Prior to adoption of the Western solar calendar system, China exclusively followed a lunar calendar in determining the times of planting, harvesting, and festival occasions. Though today people in China use the western calendar for most practical matters of daily life, the old system still serves as the basis for determining numerous seasonal holidays.
This coexistence of two calendar systems has long been accepted by the people of China.
A lunar month is determined by the period required for the moon to complete its full cycle of 29 and a half days, a standard that makes the lunar year a full 11 days shorter than its solar counterpart. This difference is made up every 19 years by the addition of seven lunar months.
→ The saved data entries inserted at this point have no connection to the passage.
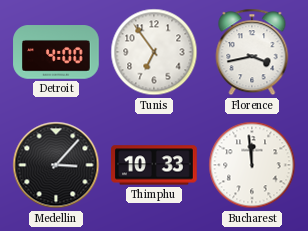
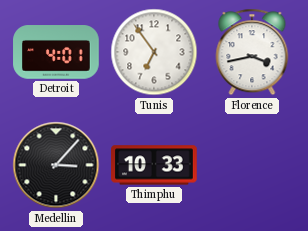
Detroit: 4:00 -> 4:01
Bucharest: 11:59 -> none
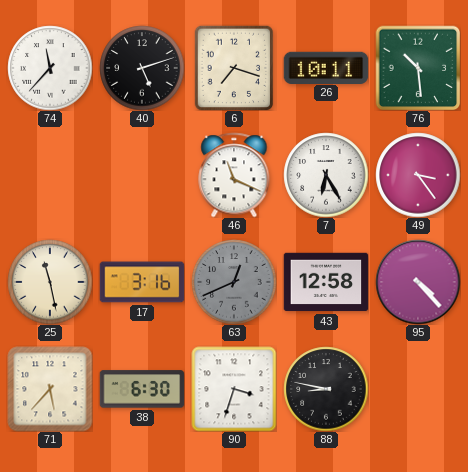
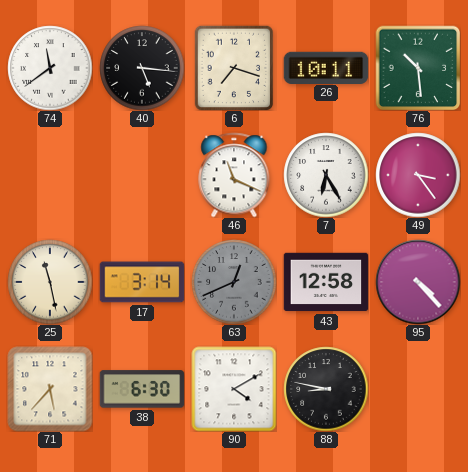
74: 11:37 -> 11:39
40: 5:12 -> 5:16
17: 3:16 -> 3:14
90: 3:33 -> 4:10
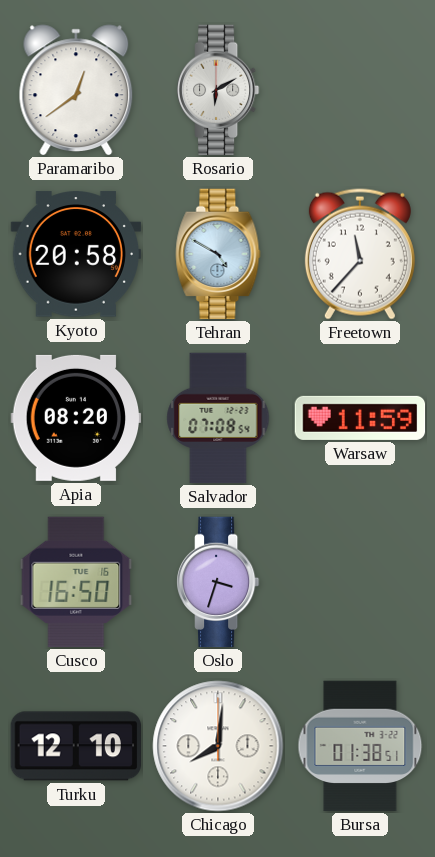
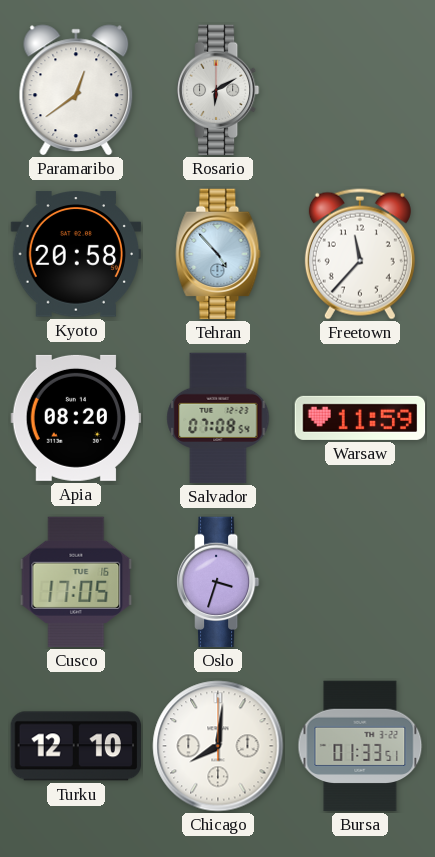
Tehran: 4:50 -> 4:53
Cusco: 16:50 -> 17:05
Bursa: 01:38 -> 01:33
The 12 lunar months are further divided into 24 solar divisions distinguished by the four seasons and times of heat and cold, all bearing close relationship to the yearly cycle of agricultural work.
The Chinese calendar – like the Hebrew – is a combined solar/lunar calendar in that it strives to have its years coincide with the tropical year and its months coincide with the synodic months. It is not surprising that a few similarities exist between the Chinese and the Hebrew calendar: An ordinary year has 12 months, a leap year has 13 months. An ordinary year has 353, 354, or 355 days, a leap year has 383, 384, or 385 days. When determining what a Chinese year looks like, one must make a number of astronomical calculations:
First, determine the dates for the new moons. Here, a new moon is the completely black moon (that is, when the moon is in conjunction with the sun), not the first visible crescent used in the Islamic and Hebrew calendars. The date of a new moon is the first day of a new month.